Pourquoi vous ne devez pas refuser un opéra participatif

Soyez honnête : si quelqu’un vous proposait une place pour un opéra participatif, ce qui signifie un opéra où vous devriez chanter, l’envie de prendre vos jambes à votre cou vous parcourrait l’esprit. Et ce, même si vous étiez le plus extraverti des chanteurs de salle de bain. Votre rédacteur bouchonnesque a pourtant pris place aux côtés d’une horde d’enfants le temps d’une opérette. Contrairement à toute attente, je ne suis pas parti en courant de la représentation de « L’enlèvement au Sérail » de Mozart.

Mozart

Tout ce que je souhaitais, c’était vivre une approche différente de l’œuvre de Mozart à travers une adaptation pour jeune public. En recevant mes places, j’ai découvert un CD à l’intérieur de la lettre. J’ai écouté les pistes audio se succéder au rythme des ténors et des chœurs qui encouragent à répéter les paroles avec eux. Réticent dans un premier temps, j’avoue m’être rapidement prêté au jeu. De la même façon que je craignais la publication de ces lignes, j’espérais, en chantant, que ma voix n’atteindrait pas le mur des voisins.

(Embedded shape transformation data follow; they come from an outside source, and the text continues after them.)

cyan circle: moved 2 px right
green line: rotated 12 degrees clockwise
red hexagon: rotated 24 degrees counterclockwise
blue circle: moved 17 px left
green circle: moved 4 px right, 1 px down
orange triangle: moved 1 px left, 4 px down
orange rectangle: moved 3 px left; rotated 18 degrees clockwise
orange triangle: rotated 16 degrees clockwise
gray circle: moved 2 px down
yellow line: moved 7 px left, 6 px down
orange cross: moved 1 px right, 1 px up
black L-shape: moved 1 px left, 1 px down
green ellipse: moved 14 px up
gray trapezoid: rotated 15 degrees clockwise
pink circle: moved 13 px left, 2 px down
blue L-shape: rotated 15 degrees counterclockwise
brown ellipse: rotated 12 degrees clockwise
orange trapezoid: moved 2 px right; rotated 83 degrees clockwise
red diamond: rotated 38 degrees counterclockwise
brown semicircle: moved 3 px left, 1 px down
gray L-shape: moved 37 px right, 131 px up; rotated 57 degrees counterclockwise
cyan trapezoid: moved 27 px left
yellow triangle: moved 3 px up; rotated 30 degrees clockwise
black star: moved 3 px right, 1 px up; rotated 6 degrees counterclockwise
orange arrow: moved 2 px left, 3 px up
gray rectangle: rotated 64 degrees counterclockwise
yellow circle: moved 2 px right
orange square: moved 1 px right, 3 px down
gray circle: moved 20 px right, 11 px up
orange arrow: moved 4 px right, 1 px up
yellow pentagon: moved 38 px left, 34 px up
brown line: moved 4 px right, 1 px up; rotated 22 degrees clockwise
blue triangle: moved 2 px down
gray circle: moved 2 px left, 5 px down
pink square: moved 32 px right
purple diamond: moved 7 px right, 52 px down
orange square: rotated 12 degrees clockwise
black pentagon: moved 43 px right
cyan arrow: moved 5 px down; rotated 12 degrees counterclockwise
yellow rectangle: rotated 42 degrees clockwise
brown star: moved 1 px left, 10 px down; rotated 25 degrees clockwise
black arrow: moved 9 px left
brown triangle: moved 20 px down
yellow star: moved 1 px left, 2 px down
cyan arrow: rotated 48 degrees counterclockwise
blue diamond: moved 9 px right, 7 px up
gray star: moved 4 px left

Le jour de la représentation arriva. Imaginez-vous pénétrer dans ce splendide bâtiment qu’est l’Opéra Royal de Wallonie, au tapis vermeil, balcons dorés et murs immaculés. Je me retrouvai aux côtés d’une flopée d’enfants au regard fasciné devant la magie de l’opéra qu’ils découvraient pour la première fois. Des répétitions générales sont proposées une heure avant le spectacle pour rassurer les petits aux mains moites. Pour ma part, je mis cette heure à profit pour arpenter les couloirs de ce charmant édifice.

 Le décor est fascinant, l’histoire prenante, l’interprétation ravissante.

Lorsque retentit le gong annonçant le début de la représentation, les spectateurs-chanteurs étaient tous en place et prêts à donner de la voix. Plongés dans un univers magique aux couleurs bleutées et orangées, les comédiens-chanteurs-acrobates fascinent petits et grands en les guidant dans les allées du palais du Pacha Sélim. Lorsque vint l’instant tant attendu du premier chant, tous se mettent à jouer de leur instrument vocal pour donner à l’opéra une nouvelle dimension, celle d’un chœur composé d’une centaine de tons.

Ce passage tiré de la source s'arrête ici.